DanielFilan comments on The other paper that killed deep learning theory

DanielFilan 30 Apr 2026 20:26 UTC
LW: 2 AF: 2
0
AF
Re: uniform convergence bounds, you say

The “high level properties of h” part is how they introduce data-dependency into their bound, in order to escape the Zhang et al. 2016 result.

I’m confused—aren’t properties of h different from properties of the data?
- LawrenceC 1 May 2026 0:04 UTC
  LW: 2 AF: 2
  0
  AF Parent
  Yeah, good question.
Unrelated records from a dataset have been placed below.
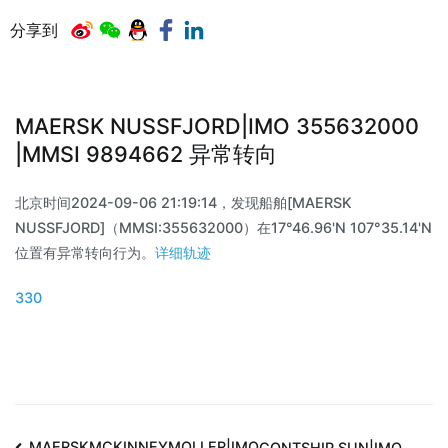
分享到
MAERSK NUSSFJORD|IMO 355632000
|MMSI 9894662 异常转向
北京时间2024-09-06 21:19:14，发现船舶[MAERSK
NUSSFJORD]（MMSI:355632000）在17°46.96'N 107°35.14'N
位置有异常转向行为。
详细轨迹
330
MAERSKMCKINNEYMOLLER|IMO
CONTSHIP SUN|IMO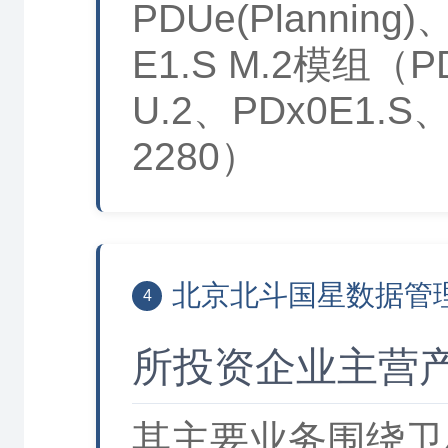
PDUe(Planning)
E1.S M.2模组（P
U.2、PDx0E1.S
2280）
北京北斗国星数据管
4
所投资企业主营
其主要业务围绕卫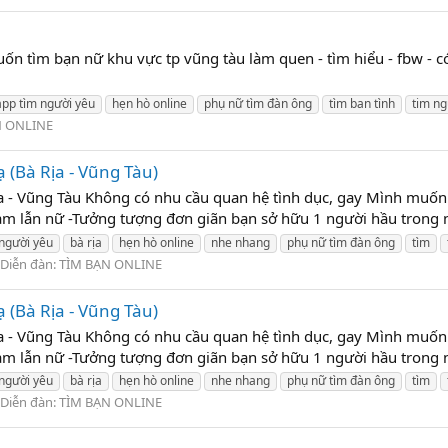
n tìm bạn nữ khu vực tp vũng tàu làm quen - tìm hiểu - fbw - có
app tìm người yêu
hẹn hò online
phụ nữ tìm đàn ông
tìm ban tình
tim ng
N ONLINE
 (Bà Rịa - Vũng Tàu)
ịa - Vũng Tàu Không có nhu cầu quan hệ tình dục, gay Mình muốn 
am lẫn nữ -Tưởng tượng đơn giãn bạn sở hữu 1 người hầu trong nhà đ
 người yêu
bà rịa
hẹn hò online
nhe nhang
phụ nữ tìm đàn ông
tìm
Diễn đàn:
TÌM BẠN ONLINE
 (Bà Rịa - Vũng Tàu)
ịa - Vũng Tàu Không có nhu cầu quan hệ tình dục, gay Mình muốn 
am lẫn nữ -Tưởng tượng đơn giãn bạn sở hữu 1 người hầu trong nhà đ
 người yêu
bà rịa
hẹn hò online
nhe nhang
phụ nữ tìm đàn ông
tìm
Diễn đàn:
TÌM BẠN ONLINE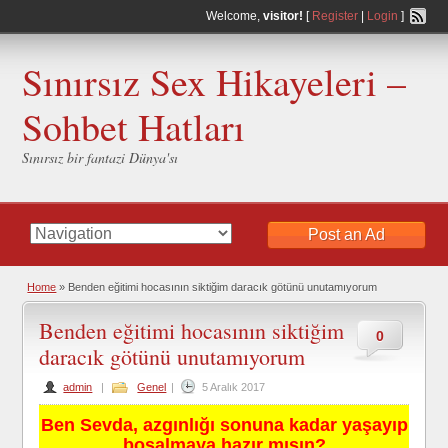
Welcome,
visitor!
[
Register
|
Login
]
Sınırsız Sex Hikayeleri –
Sohbet Hatları
Sınırsız bir fantazi Dünya'sı
Post an Ad
Home
»
Benden eğitimi hocasının siktiğim daracık götünü unutamıyorum
Benden eğitimi hocasının siktiğim
0
daracık götünü unutamıyorum
admin
|
Genel
|
5 Aralık 2017
Ben Sevda, azgınlığı sonuna kadar yaşayıp
boşalmaya hazır mısın?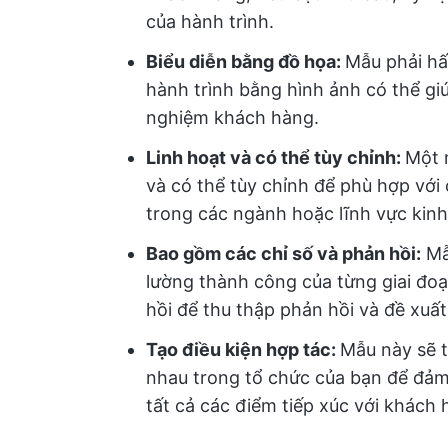
của hành trình.
Biểu diễn bằng đồ họa:
Mẫu phải hấp
hành trình bằng hình ảnh có thể giúp
nghiệm khách hàng.
Linh hoạt và có thể tùy chỉnh:
Một 
và có thể tùy chỉnh để phù hợp với
trong các ngành hoặc lĩnh vực kin
Bao gồm các chỉ số và phản hồi:
Mẫ
lường thành công của từng giai đo
hồi để thu thập phản hồi và đề xuất
Tạo điều kiện hợp tác:
Mẫu này sẽ t
nhau trong tổ chức của bạn để đảm
tất cả các điểm tiếp xúc với khách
I think the word “data-dependent” has different connotations (even if it is standard terminology).
  Using the sketch definition
  With high probability over possible training sets S, for all h in the hypothesis class, we have |expected test error of hypothesis h—empirical error of h on S| ⇐ (Some bound involving the size of the training data and high level properties of h).^[2]
  You’re right that properties of h are, in general different from properties of the data. The “data-dependent” part enters this inequality when the right hand side depends on properties of the learned hypothesis , which depend on the training data you sampled . In classical bounds, the RHS depends only on properties of the class H (VC dim, Rademacher complexity of the whole class), not on any particular h. Those give the same number for every S. Meanwhile, the spectral-norm bounds described in that section of the post will depend on the weights of the learned network (and are, as a rule, higher on memorizing solutions than generalizing ones).
  (Of course, a sufficiently nitpicky person might argue that the data-dependent bounds are uniform-convergence bounds over an implicit, S-indexed sub-class — “all h’ with ‖W’‖_spec ≤ ‖W(S)‖_spec”. But given this sub-class is S-indexed, I think it’s still fair to call the bound data-dependent.)
  I think this is a reasonable confusion, and I’ll expand the footnote to clarify.
  - DanielFilan 2 May 2026 16:00 UTC
    LW: 2 AF: 2
    0
    AF Parent
    So is that h not part of the universal quantification over h in H?
    - DanielFilan 2 May 2026 20:44 UTC
      LW: 2 AF: 2
      2
      AF Parent
      Oh I currently think the thing that’s going on is that it’s a hypothesis-dependent bound that you then apply to the hypothesis learned from the data.
      - LawrenceC 2 May 2026 21:30 UTC
        LW: 2 AF: 2
        0
        AF Parent
        Yep